Saturday, December 3, 2016

Taking This Popular Anti-Depressant During Pregnancy Can Lead To Language Disorders In Offspring


Taking This Popular Anti-Depressant During Pregnancy Can Lead To Language Disorders In Offspring
By Kurtis Bright

With The Ubiquity Of Anti-Depressants Comes A Dark Side For Pregnant Women


It’s hard to imagine who difficult being pregnant must be. The changes wrought on a woman’s body are massive, brutal, and they must be tremendously stressful--both physically and mentally.
 
All of which would go a long way to explaining why SSRIs or selective seratonin re-uptake inhibitors are an extremely common prescription for pregnant women; in fact they are the most common type of antidepressant prescribed to women who are pregnant.

But a troubling new study has shown compelling evidence that taking such drugs during pregnancy is associated with a higher risk of language disorders for the woman’s offspring, including dyslexia.

According to the study, children of women who took SSRIs while they were pregnant had a 37 percent higher chance of developing speech or language disorders when compared with the offspring of women who reported depression, but who remained unmedicated with SSRIs during their term.

However Dr. Alan Brown, study lead author was quick to quash panic. As he explained in a CNN interview, what the numbers mean is this: if a mother doesn’t take SSRIs during her pregnancy, her child’s risk of developing speech disorders is about 1 percent. On the other hand, the study showed that when a pregnant woman is on SSRIs, her offspring’s chance of developing such a disorder rises to 1.37 percent.

That may not seem like a lot, but given the sheer population of the world and the numbers of people on SSRIs, it makes a significant difference, according to Dr. Brown.

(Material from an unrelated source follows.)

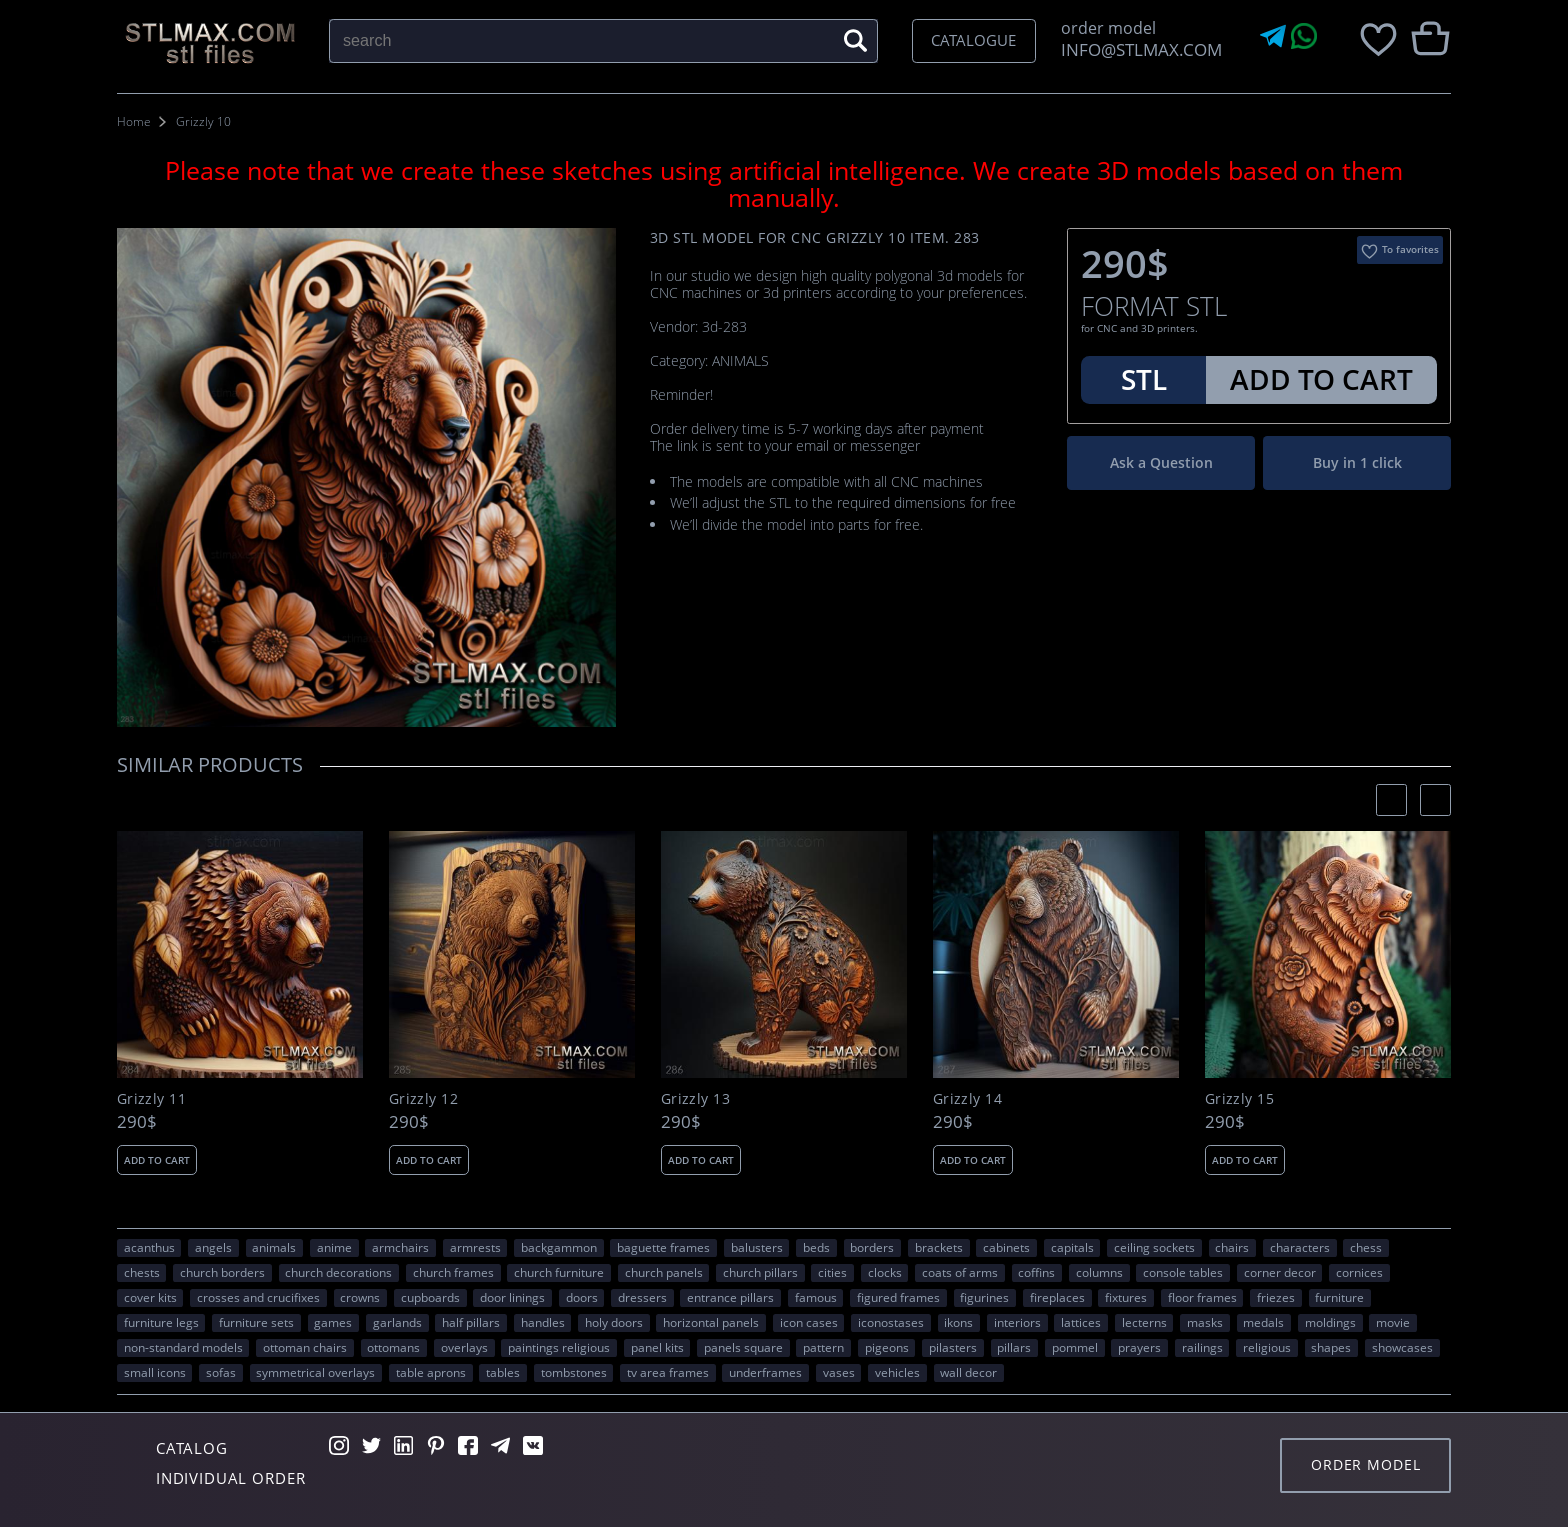 Image resolution: width=1568 pixels, height=1527 pixels. What do you see at coordinates (400, 1247) in the screenshot?
I see `armchairs` at bounding box center [400, 1247].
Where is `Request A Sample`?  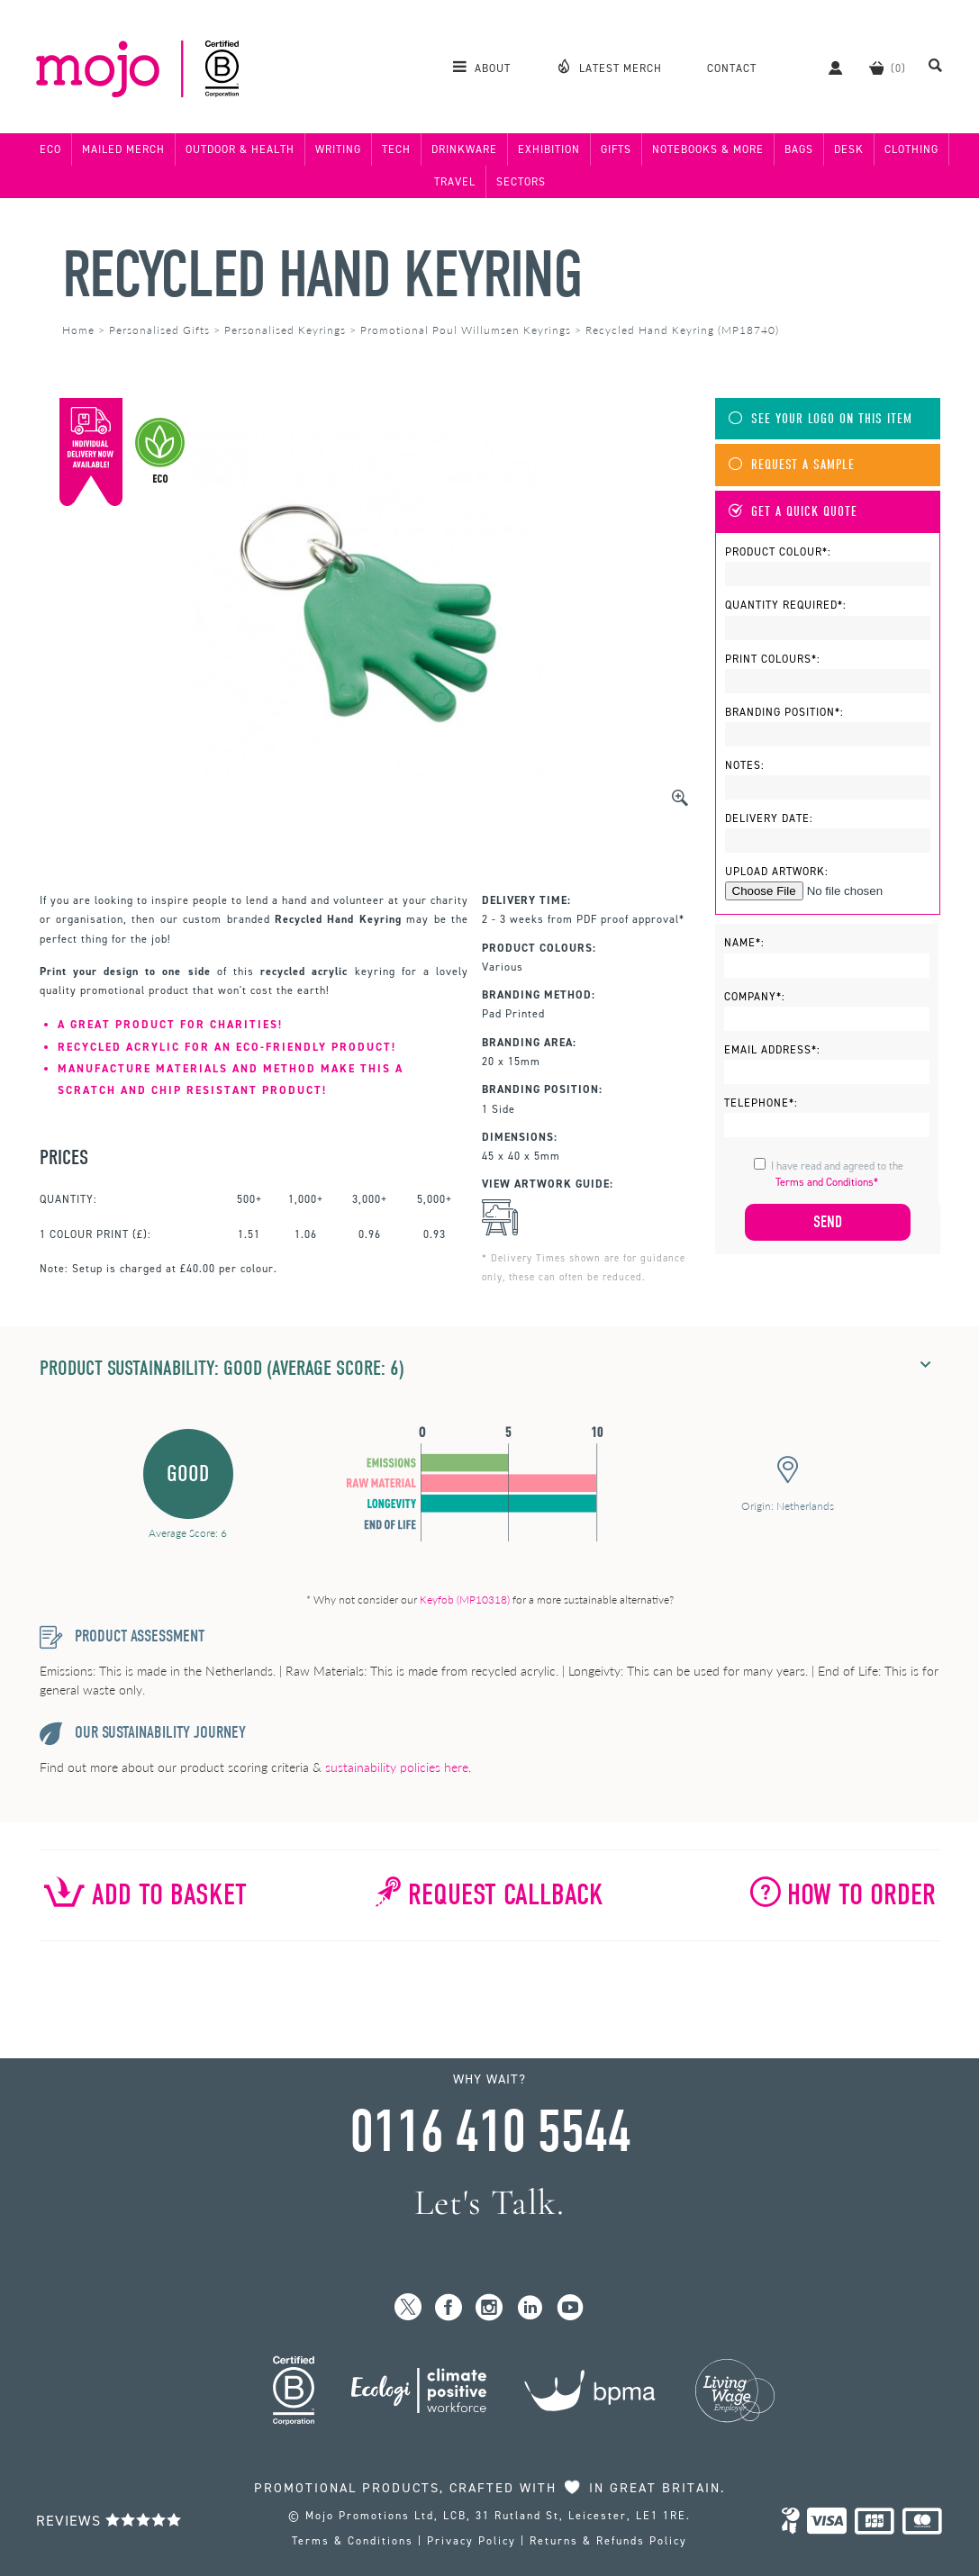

“When you have relative risks that are 1.37, they're considered to be low,” he said. “But because so many people are exposed--6 percent to 10 percent of mothers are exposed (to antidepressants) throughout the world--it's increasing the public health burden.

“I don’t think individuals have to worry about this, but I do think at the population level it makes a very big difference,” he added.

Published in the journal JAMA Psychiatry,  Dr. Brown’s study pulled data from the records of some 850,000 live births  between 1996 and 2010, categorizing the mothers into three groups: one group that purchased SSRIs at least once during their pregnancy, one group that had been diagnosed with depression but did not purchase antidepressants, and a third that had never been diagnosed with depression nor purchased antidepressants, assuming the purchase of antidepressants to represent women who considered themselves to be depressed.

The study found that women who purchased SSRIs more than once during their pregnancy demonstrated an even higher risk of speech or language disorders in their offspring compared with the women in the other groups.

“These disorders are quite prevalent in the population. They cause significant impairment," Brown said, adding that dyslexia, articulation disorders and other diagnosed language disorders can have a “...potentially big effect on school function and later life function. It's a significant public health issue: A lot of therapies, speech language therapies, a lot of funds get invested. It's a large burden to society and also to individuals.”

So it seems like a tough choice: nine months of depression going untreated--at least with SSRIs--or imposing a lifetime of speech disorders on your unborn child.

That can be just one more to add to the list of the sacrifices we ask mothers to make.